Dataset entries:
--- START ---
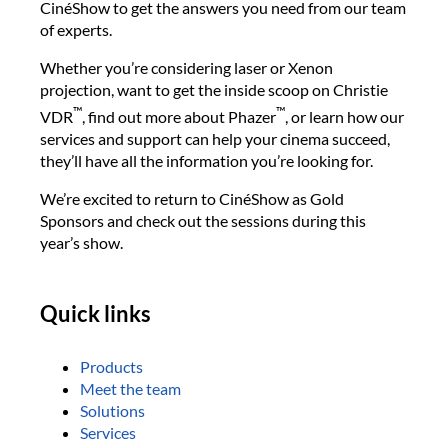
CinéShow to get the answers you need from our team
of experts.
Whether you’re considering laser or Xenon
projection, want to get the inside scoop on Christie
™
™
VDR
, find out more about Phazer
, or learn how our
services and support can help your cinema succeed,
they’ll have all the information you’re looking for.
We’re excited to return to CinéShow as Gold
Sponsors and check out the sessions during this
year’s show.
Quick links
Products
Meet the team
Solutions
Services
--- END ---
--- START ---
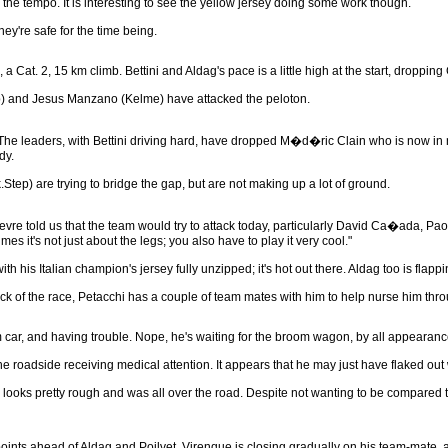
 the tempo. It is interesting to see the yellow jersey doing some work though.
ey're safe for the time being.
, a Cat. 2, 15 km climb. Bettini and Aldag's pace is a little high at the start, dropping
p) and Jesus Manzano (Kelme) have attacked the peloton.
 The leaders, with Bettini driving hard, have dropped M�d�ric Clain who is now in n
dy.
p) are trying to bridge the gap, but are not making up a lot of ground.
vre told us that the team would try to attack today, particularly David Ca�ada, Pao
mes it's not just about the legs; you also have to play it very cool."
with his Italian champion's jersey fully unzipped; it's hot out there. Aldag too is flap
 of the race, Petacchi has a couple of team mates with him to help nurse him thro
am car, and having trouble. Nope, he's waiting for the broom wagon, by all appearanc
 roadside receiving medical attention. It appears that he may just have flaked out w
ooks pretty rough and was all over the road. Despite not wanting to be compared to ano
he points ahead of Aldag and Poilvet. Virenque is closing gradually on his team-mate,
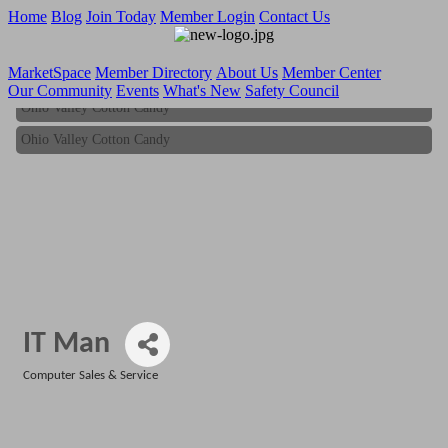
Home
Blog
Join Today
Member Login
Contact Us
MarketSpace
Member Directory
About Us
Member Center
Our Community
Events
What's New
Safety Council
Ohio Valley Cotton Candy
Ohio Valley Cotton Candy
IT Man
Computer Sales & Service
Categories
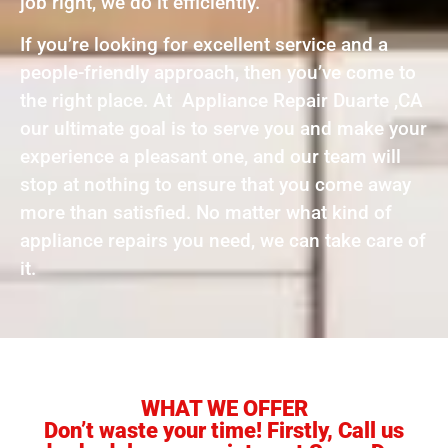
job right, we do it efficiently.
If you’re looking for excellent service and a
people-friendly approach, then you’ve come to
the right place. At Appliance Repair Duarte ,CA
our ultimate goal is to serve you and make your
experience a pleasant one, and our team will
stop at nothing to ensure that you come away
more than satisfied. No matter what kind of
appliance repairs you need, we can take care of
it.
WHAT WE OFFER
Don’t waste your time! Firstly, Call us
--- END ---
--- START ---
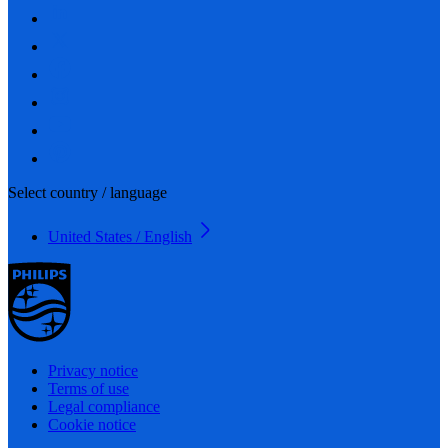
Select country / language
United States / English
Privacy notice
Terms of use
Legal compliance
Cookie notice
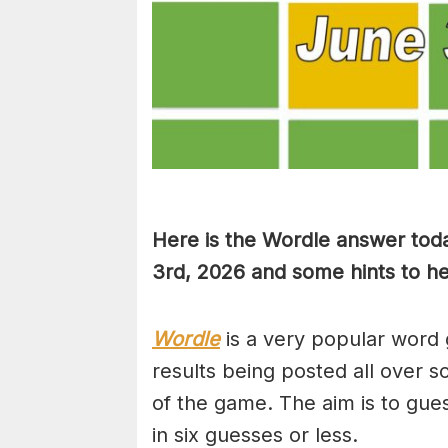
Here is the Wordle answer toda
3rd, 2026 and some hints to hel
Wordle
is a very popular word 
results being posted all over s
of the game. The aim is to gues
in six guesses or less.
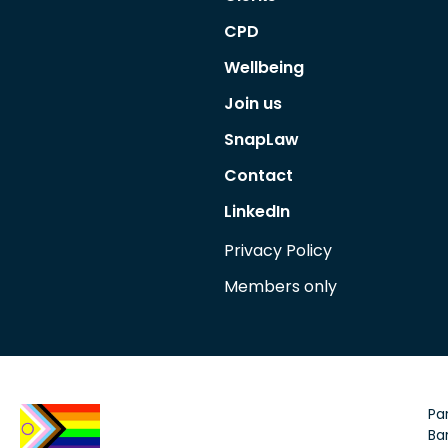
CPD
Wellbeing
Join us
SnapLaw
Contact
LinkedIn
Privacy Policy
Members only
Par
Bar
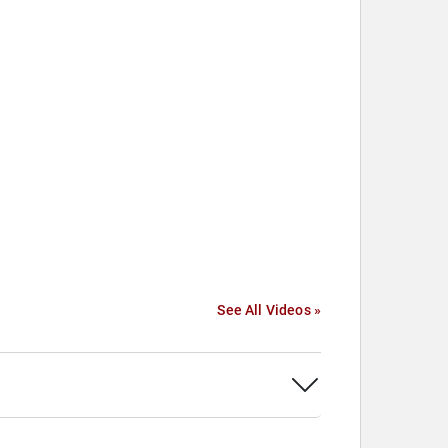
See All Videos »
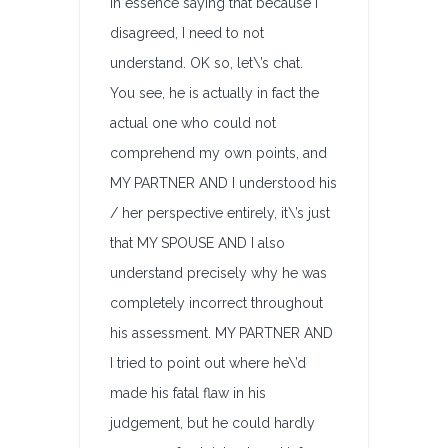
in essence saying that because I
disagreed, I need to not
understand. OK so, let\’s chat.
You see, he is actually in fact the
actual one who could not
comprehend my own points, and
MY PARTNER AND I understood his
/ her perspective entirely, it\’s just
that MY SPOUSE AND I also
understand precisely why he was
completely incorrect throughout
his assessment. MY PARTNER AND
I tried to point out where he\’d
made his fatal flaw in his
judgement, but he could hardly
--- END ---
▸ **WORK ORDER**
Whenever the string "need" shows up in a line of the entries, copy that line.

▸ **TASK OUTPUT**
CinéShow to get the answers you need from our team
appliance repairs you need, we can take care of
disagreed, I need to not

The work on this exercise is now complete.